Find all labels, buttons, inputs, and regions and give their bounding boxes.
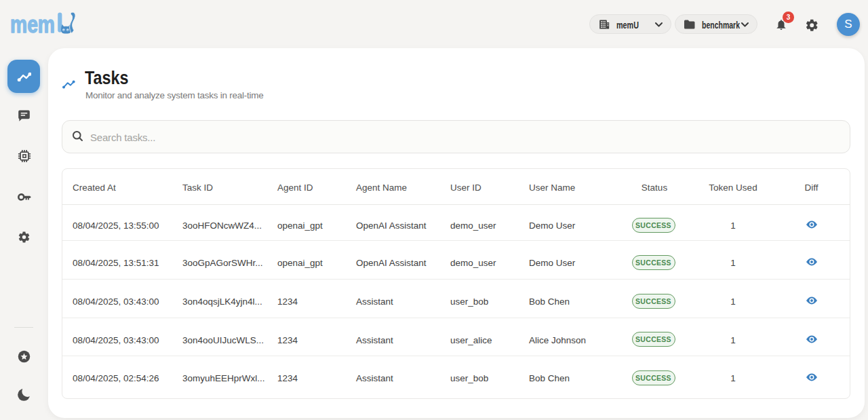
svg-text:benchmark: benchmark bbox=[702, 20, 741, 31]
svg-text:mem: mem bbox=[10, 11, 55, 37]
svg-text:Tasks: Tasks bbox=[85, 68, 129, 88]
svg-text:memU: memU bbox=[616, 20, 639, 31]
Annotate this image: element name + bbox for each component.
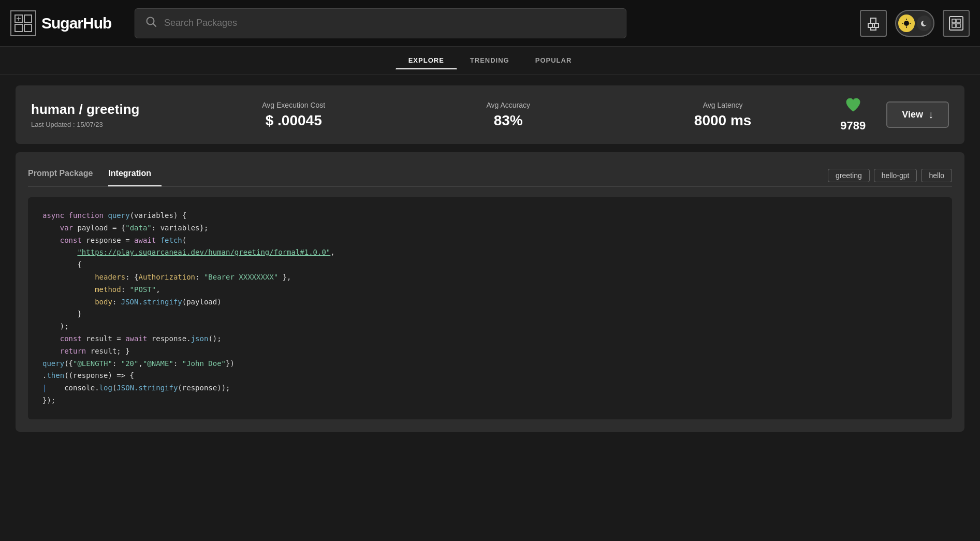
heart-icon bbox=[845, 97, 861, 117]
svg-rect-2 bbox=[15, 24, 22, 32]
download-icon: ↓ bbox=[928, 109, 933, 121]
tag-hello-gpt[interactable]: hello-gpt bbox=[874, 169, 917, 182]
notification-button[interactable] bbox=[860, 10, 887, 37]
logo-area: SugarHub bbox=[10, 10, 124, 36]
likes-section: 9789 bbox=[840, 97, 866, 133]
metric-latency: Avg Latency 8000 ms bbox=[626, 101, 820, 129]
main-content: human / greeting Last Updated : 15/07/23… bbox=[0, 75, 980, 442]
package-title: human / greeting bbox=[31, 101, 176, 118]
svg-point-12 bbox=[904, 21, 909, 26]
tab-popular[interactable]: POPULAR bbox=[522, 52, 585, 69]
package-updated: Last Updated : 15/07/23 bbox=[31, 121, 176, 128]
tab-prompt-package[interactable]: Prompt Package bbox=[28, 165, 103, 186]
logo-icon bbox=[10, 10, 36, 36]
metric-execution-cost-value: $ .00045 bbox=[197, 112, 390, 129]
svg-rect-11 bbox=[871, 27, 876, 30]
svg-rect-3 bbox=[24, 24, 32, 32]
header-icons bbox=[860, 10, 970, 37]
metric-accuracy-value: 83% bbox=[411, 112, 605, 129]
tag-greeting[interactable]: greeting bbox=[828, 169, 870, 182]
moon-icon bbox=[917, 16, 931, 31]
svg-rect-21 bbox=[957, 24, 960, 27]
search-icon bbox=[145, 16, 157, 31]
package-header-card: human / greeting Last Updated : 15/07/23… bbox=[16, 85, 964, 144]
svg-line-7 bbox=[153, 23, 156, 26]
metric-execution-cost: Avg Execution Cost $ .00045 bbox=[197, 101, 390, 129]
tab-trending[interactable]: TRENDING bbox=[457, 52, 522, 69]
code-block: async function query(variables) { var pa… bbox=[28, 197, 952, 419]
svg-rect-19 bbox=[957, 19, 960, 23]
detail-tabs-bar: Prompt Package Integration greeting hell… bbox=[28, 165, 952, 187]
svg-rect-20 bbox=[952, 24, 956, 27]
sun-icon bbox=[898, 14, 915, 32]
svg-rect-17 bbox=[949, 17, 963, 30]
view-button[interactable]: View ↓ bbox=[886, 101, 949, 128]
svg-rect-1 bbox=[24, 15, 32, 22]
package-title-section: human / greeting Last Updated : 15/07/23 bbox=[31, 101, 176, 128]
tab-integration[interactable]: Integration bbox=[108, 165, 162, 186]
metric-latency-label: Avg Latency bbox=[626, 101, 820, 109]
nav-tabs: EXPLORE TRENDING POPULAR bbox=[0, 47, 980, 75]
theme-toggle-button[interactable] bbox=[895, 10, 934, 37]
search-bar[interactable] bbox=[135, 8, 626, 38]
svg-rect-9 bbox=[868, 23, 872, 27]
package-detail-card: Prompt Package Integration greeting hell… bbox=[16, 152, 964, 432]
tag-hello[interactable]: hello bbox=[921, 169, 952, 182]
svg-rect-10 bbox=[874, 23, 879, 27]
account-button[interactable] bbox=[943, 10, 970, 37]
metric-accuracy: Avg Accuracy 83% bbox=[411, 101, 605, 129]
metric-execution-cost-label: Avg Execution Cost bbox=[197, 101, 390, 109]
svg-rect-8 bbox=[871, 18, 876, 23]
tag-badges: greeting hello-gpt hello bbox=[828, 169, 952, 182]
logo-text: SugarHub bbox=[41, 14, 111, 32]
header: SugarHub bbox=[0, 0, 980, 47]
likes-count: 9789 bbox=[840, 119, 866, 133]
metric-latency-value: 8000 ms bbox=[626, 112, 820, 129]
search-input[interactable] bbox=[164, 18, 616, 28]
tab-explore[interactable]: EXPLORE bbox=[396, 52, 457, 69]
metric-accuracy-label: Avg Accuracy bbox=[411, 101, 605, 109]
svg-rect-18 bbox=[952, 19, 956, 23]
· · ·
Scan the preceding listing for the string "metric" and copy every line where it occurs.

metric-latency: Avg Latency 8000 ms bbox=[626, 101, 820, 129]
metric-execution-cost-value: $ .00045 bbox=[197, 112, 390, 129]
metric-accuracy-value: 83% bbox=[411, 112, 605, 129]
metric-execution-cost: Avg Execution Cost $ .00045 bbox=[197, 101, 390, 129]
metric-latency-label: Avg Latency bbox=[626, 101, 820, 109]
metric-accuracy: Avg Accuracy 83% bbox=[411, 101, 605, 129]
metric-execution-cost-label: Avg Execution Cost bbox=[197, 101, 390, 109]
metric-latency-value: 8000 ms bbox=[626, 112, 820, 129]
metric-accuracy-label: Avg Accuracy bbox=[411, 101, 605, 109]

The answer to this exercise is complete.